JSON Schemas¶

Every public artifact this toolkit emits has a corresponding JSON Schema 2020-12 document. The schemas are the contract between the pipeline and any downstream consumer — an LLM agent, a CI pipeline, a custom dashboard, a data warehouse loader, or a hand-written script that reads agent_context_pack.json.

The schemas ship with the wheel under site_context_pipeline.json_schema and are loaded via a tiny stdlib helper:

from site_context_pipeline.json_schema import list_schemas, load_schema

print(list_schemas())
schema = load_schema("agent_context_pack")

The base install does not depend on jsonschema. Loading the schema is just json.loads() from the packaged file. Validation is left to whichever validator the consumer prefers (jsonschema, fastjsonschema, check-jsonschema, etc.).

Why schemas¶

Stable contract for LLM consumers. When you hand agent_context_pack.json to a model and ask it to produce a brief, the schema is what guarantees your post-processor can read the output without surprises across pipeline upgrades.
CI gating. Drop a check-jsonschema step into your downstream pipeline and fail fast when a contract violation slips through.
Self-documentation. Every field has a description; reading the schema is the fastest way to learn what the pipeline produces.
Static analysis. Tools like datamodel-code-generator can turn the schemas into typed Pydantic models, Go structs, or TypeScript interfaces.

Available schemas¶

Logical name	File	Describes
`content_inventory`	`content_inventory.schema.json`	`data/content_inventory.json`
`internal_link_graph`	`internal_link_graph.schema.json`	`data/internal_link_graph.json`
`keyword_metrics`	`keyword_metrics.schema.json`	`data/keyword_metrics.json`
`search_performance`	`search_performance.schema.json`	`data/search_performance.json`
`search_evidence`	`search_evidence.schema.json`	`data/search_evidence.json`
`agent_context_pack`	`agent_context_pack.schema.json`	`output/agent_context_pack.json`

Every schema has:

a stable $id of the form https://otshelniko.github.io/site-context-pipeline/schemas/<name>.schema.json
$schema: https://json-schema.org/draft/2020-12/schema
a title that matches the artifact's filename
a description explaining when and how the artifact is produced
inline description fields on every interesting property

Cross-schema references¶

internal_link_graph.schema.json and agent_context_pack.schema.json reference page-type and inventory definitions from content_inventory.schema.json via relative $refs. To resolve those references during validation, register every shipped schema in your validator's registry:

from jsonschema import Draft202012Validator
from referencing import Registry, Resource

from site_context_pipeline.json_schema import list_schemas, load_schema, schema_filename

registry = Registry()
for name in list_schemas():
    doc = load_schema(name)
    res = Resource.from_contents(doc)
    registry = registry.with_resource(uri=schema_filename(name), resource=res)
    registry = registry.with_resource(uri=doc["$id"], resource=res)

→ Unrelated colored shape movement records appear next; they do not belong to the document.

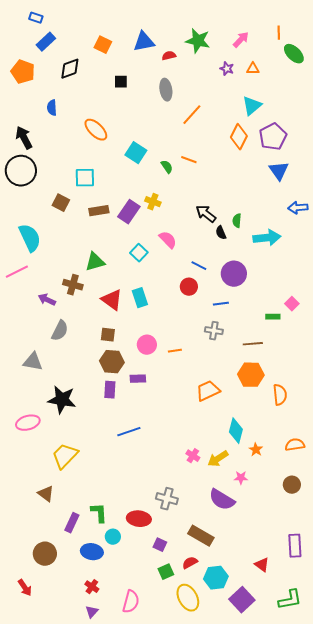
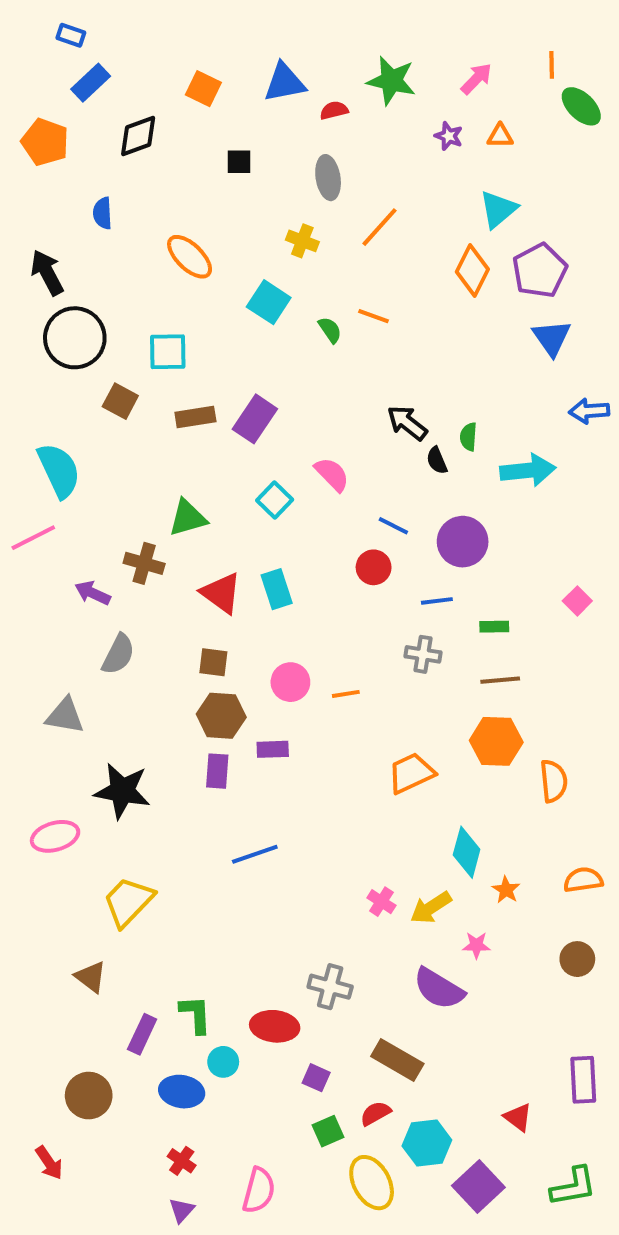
black circle: (21, 171) -> (75, 338), moved
yellow cross: (153, 202) -> (302, 241), moved
green rectangle: (273, 317) -> (494, 627), moved

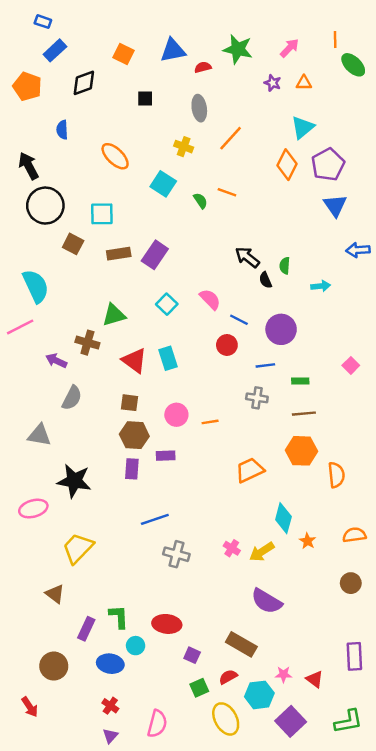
cyan arrow: (528, 470) -> (321, 286), size x0.6
pink semicircle: (332, 474) -> (210, 299), moved
pink star: (476, 945) -> (283, 674), moved
gray cross: (330, 987) -> (176, 554), moved

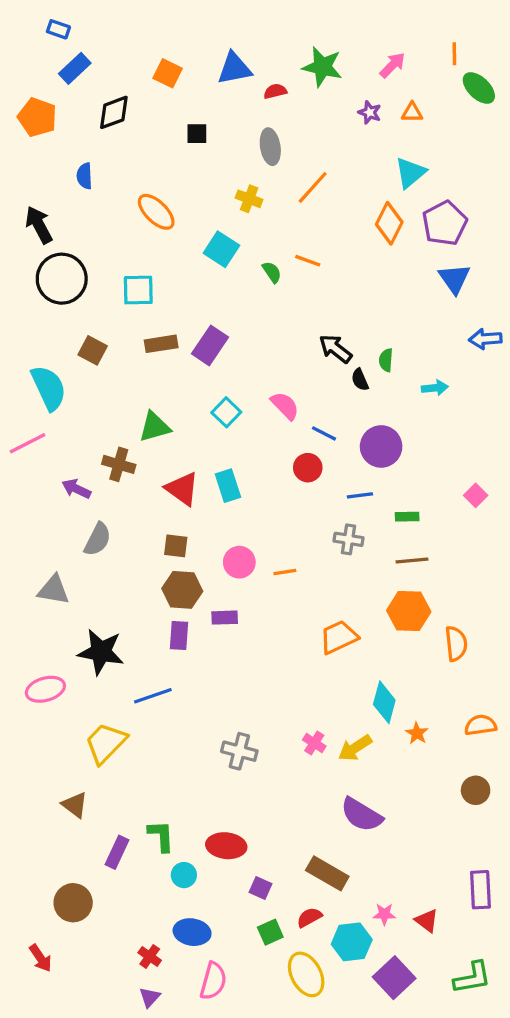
brown square: (73, 244) -> (93, 350), moved
blue line: (155, 519) -> (153, 696), moved
blue ellipse: (110, 664) -> (192, 932), moved

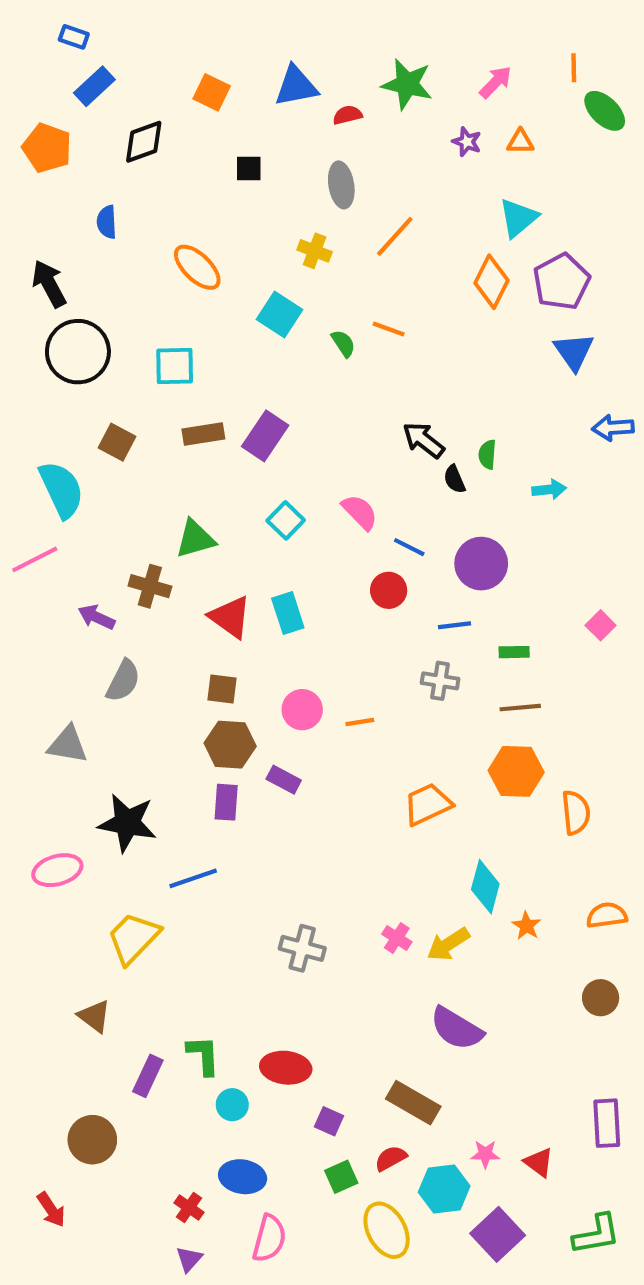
purple rectangle: (225, 618) -> (284, 780), turned 30

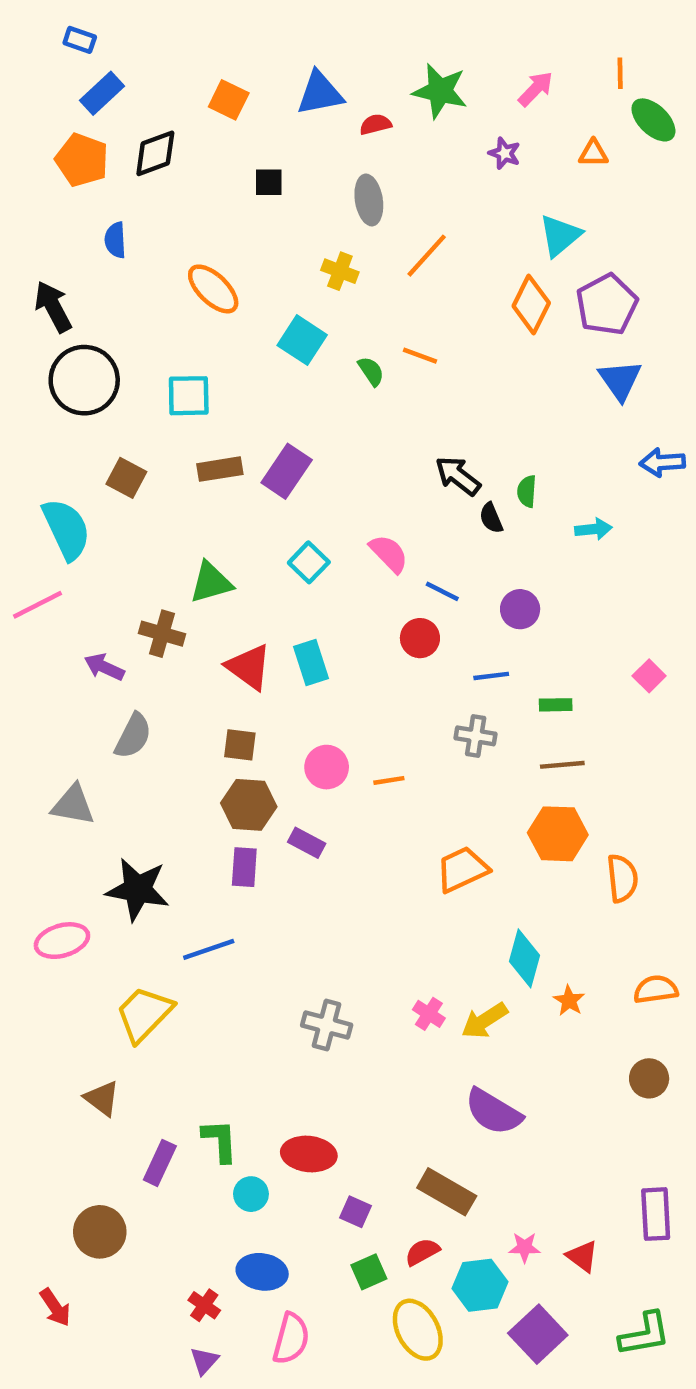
orange triangle: (520, 142) -> (593, 153), moved
orange pentagon: (47, 148) -> (82, 160), moved
purple circle: (481, 564) -> (520, 609), size x0.7

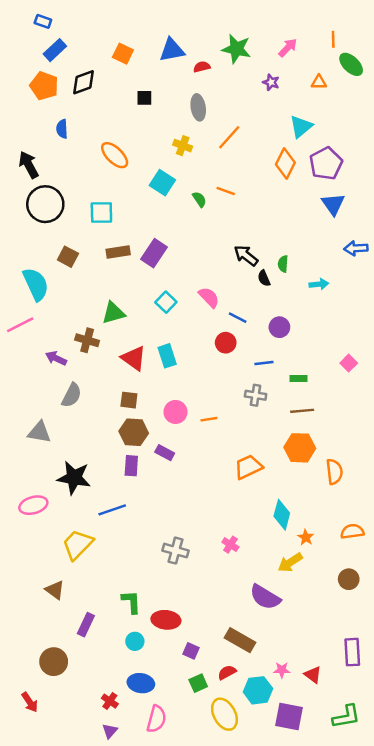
yellow arrow: (484, 1021) -> (290, 562), moved
green L-shape: (220, 1141) -> (131, 602), moved
purple square: (538, 1334) -> (289, 717), turned -36

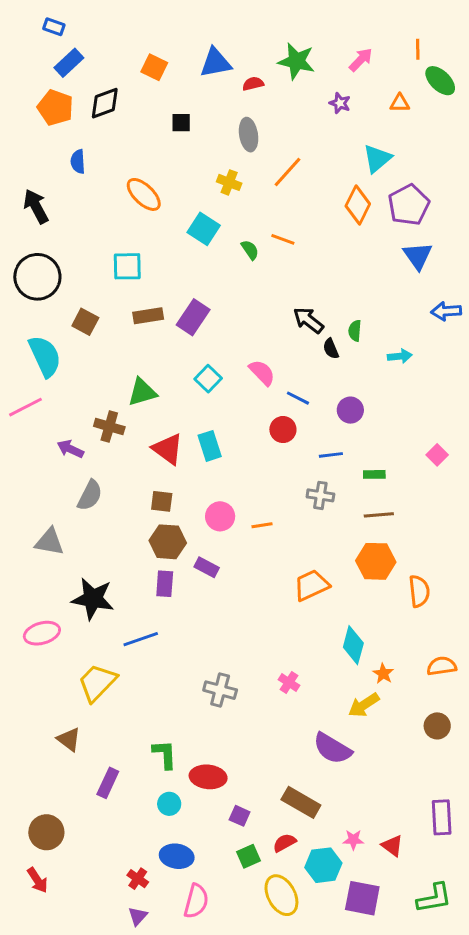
black circle: (45, 204) -> (37, 277), moved
brown circle: (54, 662) -> (46, 832), moved

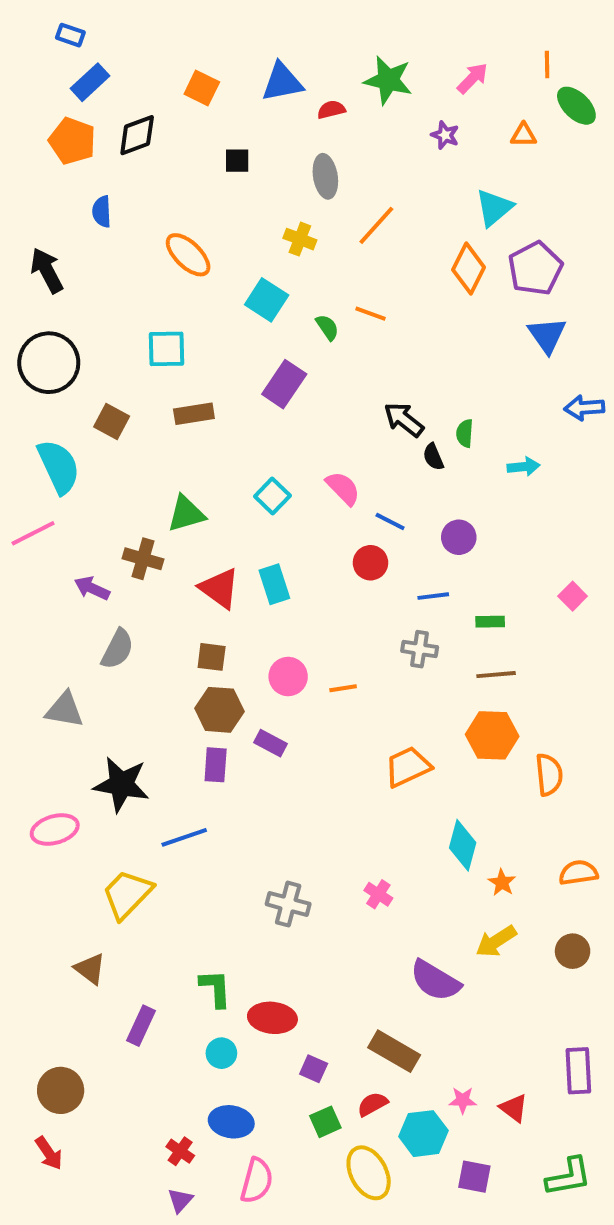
purple rectangle: (193, 317) -> (284, 384), moved
yellow arrow: (364, 705) -> (496, 941), moved
purple square: (362, 898) -> (474, 1177), size x0.7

validator = Draft202012Validator(load_schema("agent_context_pack"), registry=registry)

import json
pack = json.loads(open("clients/demo/output/agent_context_pack.json").read())
errors = sorted(validator.iter_errors(pack), key=lambda e: list(e.absolute_path))
assert not errors, errors

This is exactly the pattern the project's own test suite uses (see tests/test_json_schemas.py).

Versioning¶

Each artifact carries a schema_version integer field (currently 1).

Backward-compatible additions (a new optional field, a new enumerated page_type, a new opportunity bucket) do not bump schema_version. The schemas use additionalProperties: true so validators built today will still pass tomorrow's artifacts.
Breaking changes (a renamed field, a removed field, a tightened type) bump schema_version to 2, and the change lands in a minor-version release of the package with a CHANGELOG entry.

Validating in CI¶

The simplest gate, using the standalone check-jsonschema CLI:

pip install check-jsonschema
check-jsonschema \
    --schemafile https://otshelniko.github.io/site-context-pipeline/schemas/agent_context_pack.schema.json \
    clients/*/output/agent_context_pack.json

For pipelines that already install this package, prefer the in-process validator from site_context_pipeline.json_schema — it never reaches the network and works in air-gapped CI runners.

Generating typed models¶

If you want typed Python models for downstream code, point datamodel-code-generator at the schemas:

pip install datamodel-code-generator
python -c "from site_context_pipeline.json_schema import load_schema; \
    import json; json.dump(load_schema('agent_context_pack'), open('pack.json', 'w'))"
datamodel-codegen --input pack.json --output pack_models.py

The same trick works for TypeScript via json-schema-to-typescript, for Go via quicktype, etc. The schemas are the canonical contract; language-specific bindings are downstream concerns and out of scope for this project.